Within the listing below, give again exactly the lines between the one containing "V5-552P-85558G50aii" and the one containing "4TH WEEK DD-UKTA 20", inclusive, pictures left aside.

[INFORMATION PROVIDED]

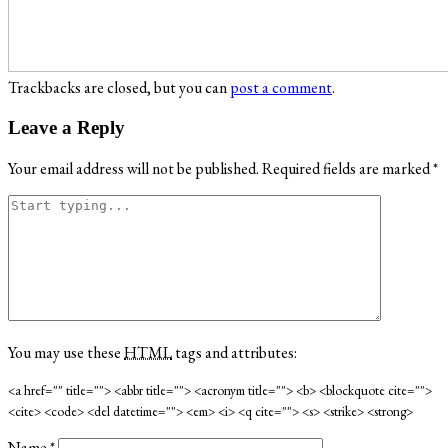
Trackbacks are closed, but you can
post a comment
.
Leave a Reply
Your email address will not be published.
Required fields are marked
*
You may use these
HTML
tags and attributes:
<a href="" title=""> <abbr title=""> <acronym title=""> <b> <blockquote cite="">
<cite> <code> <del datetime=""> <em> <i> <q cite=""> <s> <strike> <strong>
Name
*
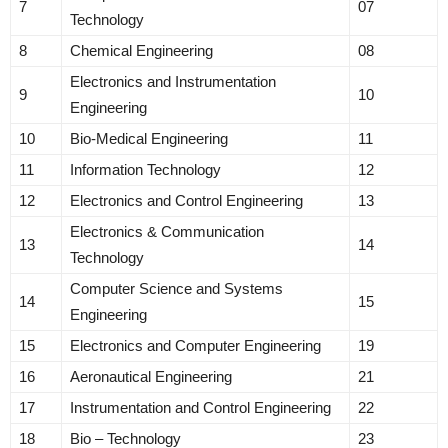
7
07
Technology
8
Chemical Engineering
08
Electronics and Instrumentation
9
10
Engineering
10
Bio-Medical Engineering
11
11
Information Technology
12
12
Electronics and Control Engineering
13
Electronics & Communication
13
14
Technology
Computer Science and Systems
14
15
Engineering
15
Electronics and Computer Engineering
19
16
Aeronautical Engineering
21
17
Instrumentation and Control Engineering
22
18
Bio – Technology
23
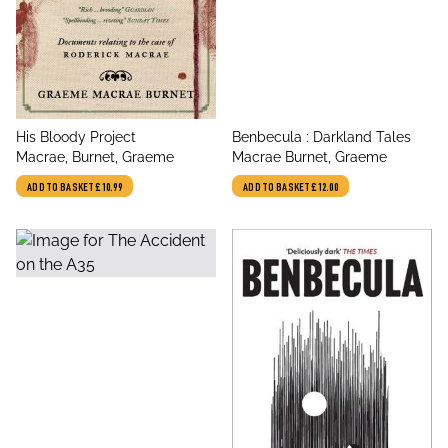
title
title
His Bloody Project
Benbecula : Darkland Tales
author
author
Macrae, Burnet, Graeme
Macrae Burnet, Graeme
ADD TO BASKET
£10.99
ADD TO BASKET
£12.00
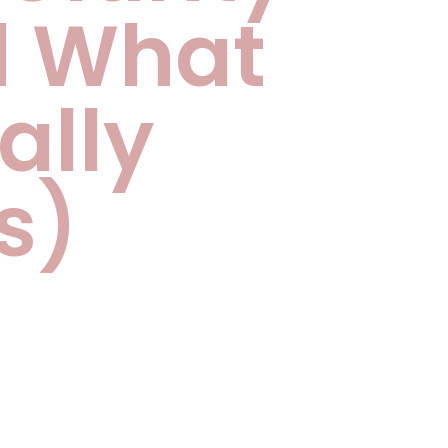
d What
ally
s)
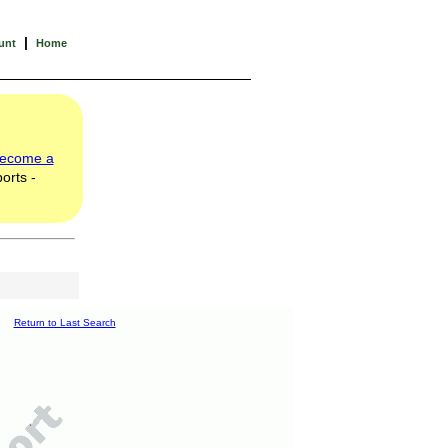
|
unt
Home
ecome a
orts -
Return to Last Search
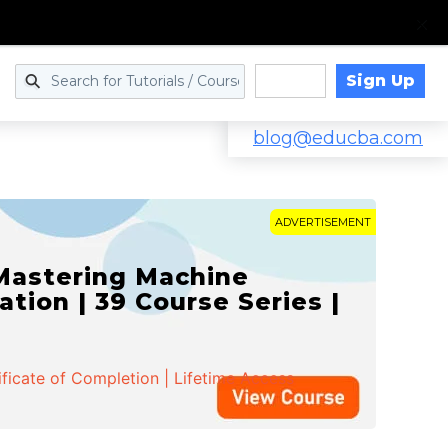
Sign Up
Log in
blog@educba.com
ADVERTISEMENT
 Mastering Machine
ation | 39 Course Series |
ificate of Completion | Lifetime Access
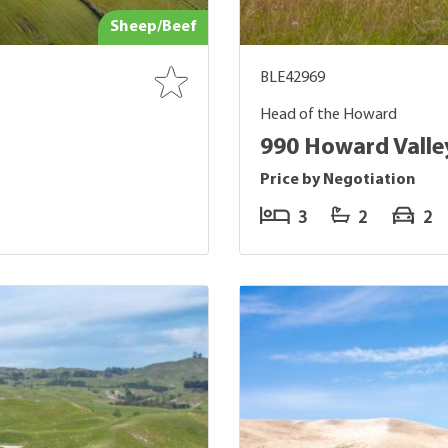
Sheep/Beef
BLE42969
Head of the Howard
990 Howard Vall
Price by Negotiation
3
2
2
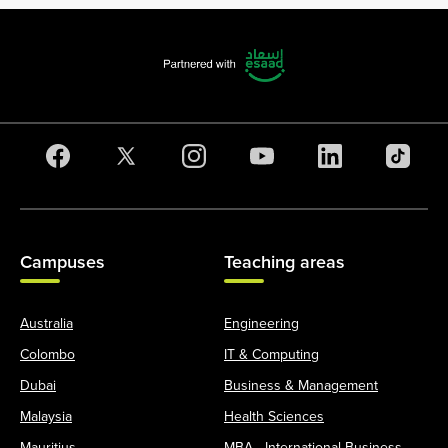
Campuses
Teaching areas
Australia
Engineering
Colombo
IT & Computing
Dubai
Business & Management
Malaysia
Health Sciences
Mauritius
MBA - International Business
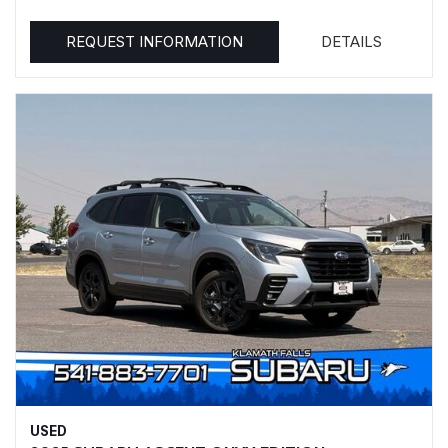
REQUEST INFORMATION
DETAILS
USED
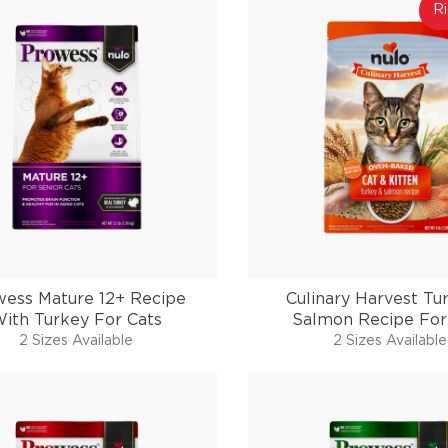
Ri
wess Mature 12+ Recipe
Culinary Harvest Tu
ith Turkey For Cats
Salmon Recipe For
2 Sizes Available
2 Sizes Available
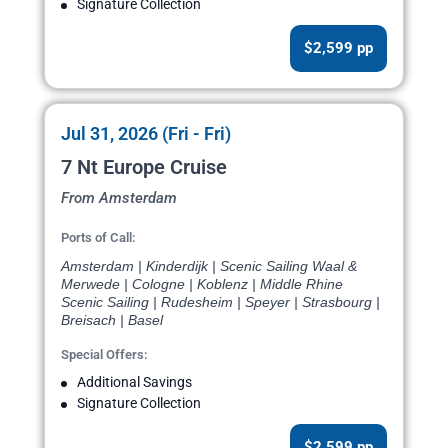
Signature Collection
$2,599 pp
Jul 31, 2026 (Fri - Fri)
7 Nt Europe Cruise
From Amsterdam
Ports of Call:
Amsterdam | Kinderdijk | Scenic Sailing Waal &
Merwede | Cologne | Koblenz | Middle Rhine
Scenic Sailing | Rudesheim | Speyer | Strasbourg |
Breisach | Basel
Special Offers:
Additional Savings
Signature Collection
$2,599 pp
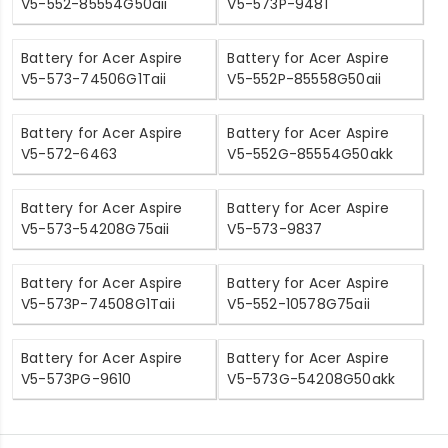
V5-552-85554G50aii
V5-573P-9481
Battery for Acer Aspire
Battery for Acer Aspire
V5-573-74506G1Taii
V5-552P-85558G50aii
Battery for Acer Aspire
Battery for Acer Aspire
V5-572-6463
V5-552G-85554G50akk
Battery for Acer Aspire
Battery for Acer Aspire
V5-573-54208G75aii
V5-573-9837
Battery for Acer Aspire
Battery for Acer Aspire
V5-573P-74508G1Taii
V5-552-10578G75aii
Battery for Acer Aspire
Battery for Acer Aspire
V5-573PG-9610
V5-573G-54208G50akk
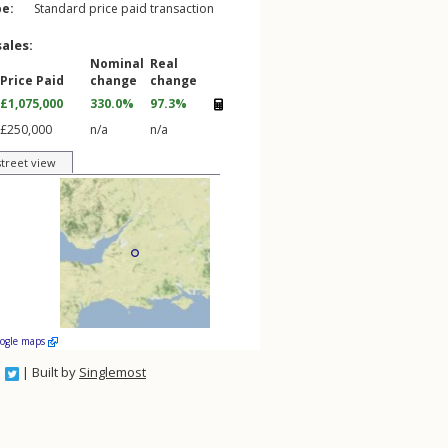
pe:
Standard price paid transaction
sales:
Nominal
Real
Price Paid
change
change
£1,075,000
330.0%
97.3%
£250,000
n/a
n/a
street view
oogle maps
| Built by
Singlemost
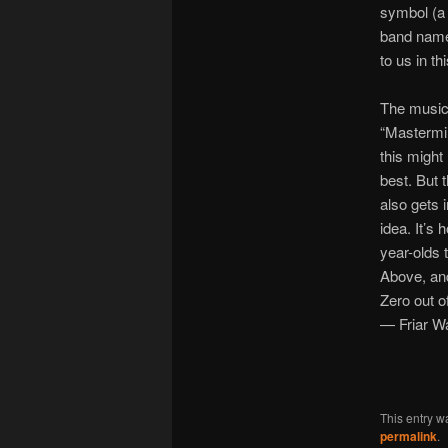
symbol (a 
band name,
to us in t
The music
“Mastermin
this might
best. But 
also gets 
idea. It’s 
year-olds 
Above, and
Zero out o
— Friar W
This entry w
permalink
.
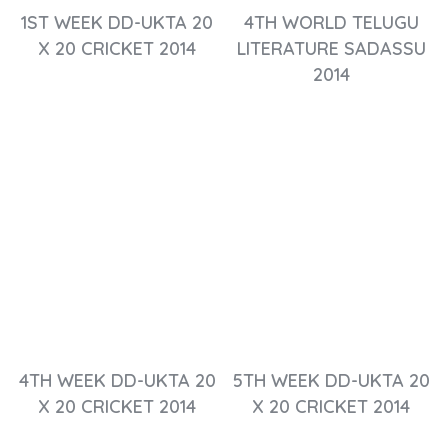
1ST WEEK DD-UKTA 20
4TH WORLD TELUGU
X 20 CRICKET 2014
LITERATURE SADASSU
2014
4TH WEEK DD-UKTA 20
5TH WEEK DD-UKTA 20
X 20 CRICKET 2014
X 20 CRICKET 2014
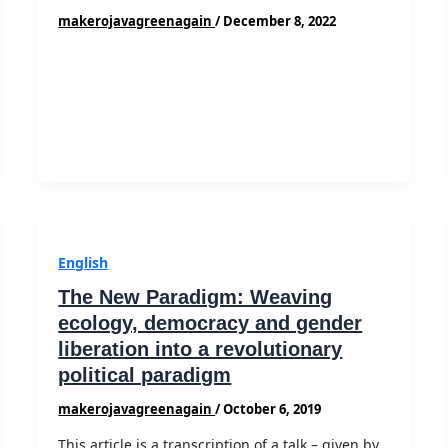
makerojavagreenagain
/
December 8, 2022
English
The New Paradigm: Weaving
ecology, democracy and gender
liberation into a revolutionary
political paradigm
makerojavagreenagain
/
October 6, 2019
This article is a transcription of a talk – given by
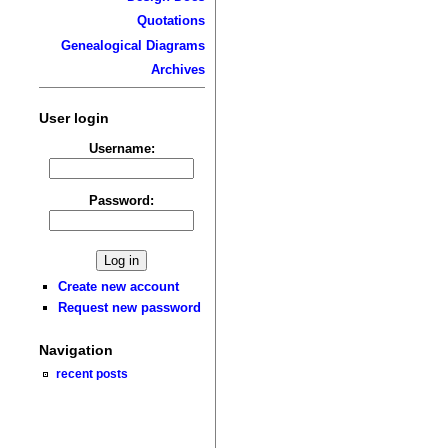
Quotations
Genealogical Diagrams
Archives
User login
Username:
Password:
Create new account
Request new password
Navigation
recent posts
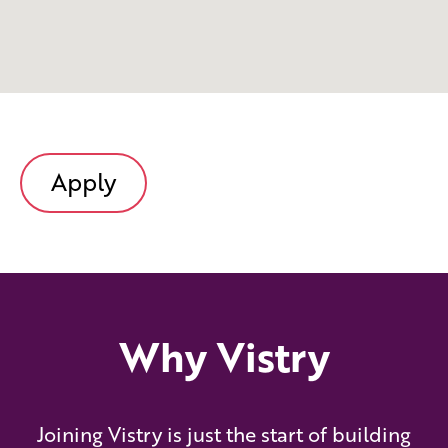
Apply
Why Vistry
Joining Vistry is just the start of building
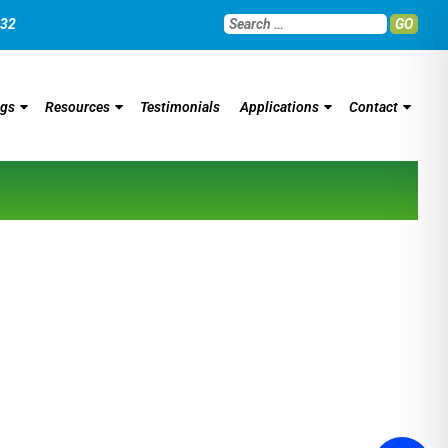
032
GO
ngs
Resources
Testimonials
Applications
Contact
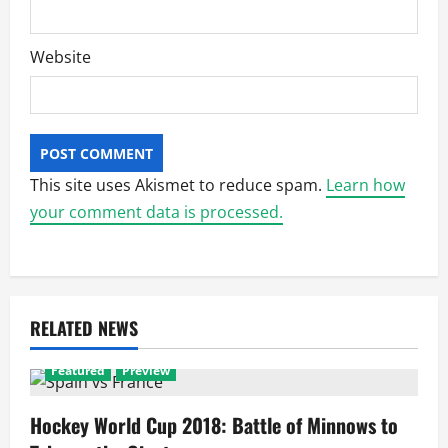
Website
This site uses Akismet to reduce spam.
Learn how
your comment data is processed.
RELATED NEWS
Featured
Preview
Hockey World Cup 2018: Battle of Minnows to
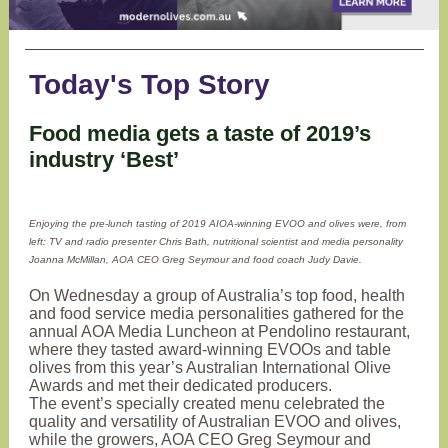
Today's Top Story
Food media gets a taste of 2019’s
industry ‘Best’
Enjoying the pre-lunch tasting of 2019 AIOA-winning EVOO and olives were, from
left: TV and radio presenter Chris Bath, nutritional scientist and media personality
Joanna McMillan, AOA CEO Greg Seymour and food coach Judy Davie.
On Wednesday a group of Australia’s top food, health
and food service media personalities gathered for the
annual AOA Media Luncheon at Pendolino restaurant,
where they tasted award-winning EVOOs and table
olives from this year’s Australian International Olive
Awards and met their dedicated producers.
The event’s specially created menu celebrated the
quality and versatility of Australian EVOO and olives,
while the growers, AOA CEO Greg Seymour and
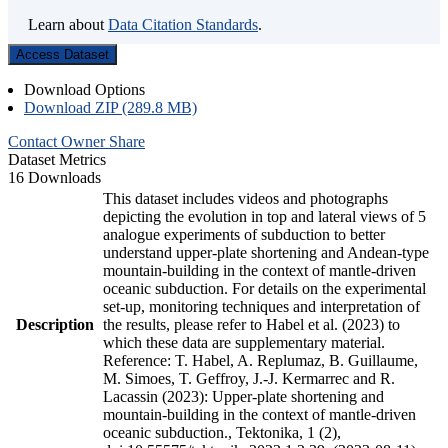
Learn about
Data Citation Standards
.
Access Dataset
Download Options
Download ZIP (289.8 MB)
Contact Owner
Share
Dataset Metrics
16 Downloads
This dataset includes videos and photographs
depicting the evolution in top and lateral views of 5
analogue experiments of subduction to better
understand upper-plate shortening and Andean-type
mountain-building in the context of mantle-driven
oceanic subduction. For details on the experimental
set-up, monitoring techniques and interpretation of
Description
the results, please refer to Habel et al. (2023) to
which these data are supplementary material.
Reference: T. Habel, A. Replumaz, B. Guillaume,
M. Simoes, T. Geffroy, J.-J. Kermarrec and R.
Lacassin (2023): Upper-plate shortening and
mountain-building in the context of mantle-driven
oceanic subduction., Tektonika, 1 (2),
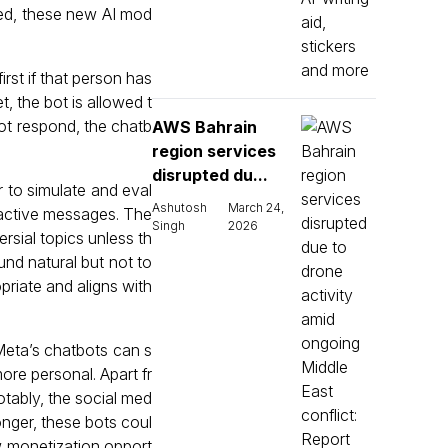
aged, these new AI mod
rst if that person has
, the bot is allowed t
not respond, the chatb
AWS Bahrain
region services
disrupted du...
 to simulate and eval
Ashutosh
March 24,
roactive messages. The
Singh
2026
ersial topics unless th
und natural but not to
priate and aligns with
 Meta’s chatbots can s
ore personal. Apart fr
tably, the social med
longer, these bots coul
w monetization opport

[/INFORMATION PROVIDED]

### [SOLUTION TO THIS TASK]
V5-552P-85558G50aii
Battery for Acer Aspire
Battery for Acer Aspire
V5-572-6463
V5-552G-85554G50akk
Battery for Acer Aspire
Battery for Acer Aspire
V5-573-54208G75aii
V5-573-9837
Battery for Acer Aspire
Battery for Acer Aspire
V5-573P-74508G1Taii
V5-552-10578G75aii
Battery for Acer Aspire
Battery for Acer Aspire
V5-573PG-9610
V5-573G-54208G50akk
pe:
Standard price paid transaction
sales:
Nominal
Real
Price Paid
change
change
£1,075,000
330.0%
97.3%
£250,000
n/a
n/a
street view
oogle maps
| Built by
Singlemost
symbol (a 
band name,
to us in t
The music
“Mastermin
this might
best. But 
also gets 
idea. It’s 
year-olds 
Above, and
Zero out o
— Friar W
This entry w
permalink
.
1ST WEEK DD-UKTA 20
4TH WORLD TELUGU
X 20 CRICKET 2014
LITERATURE SADASSU
2014
4TH WEEK DD-UKTA 20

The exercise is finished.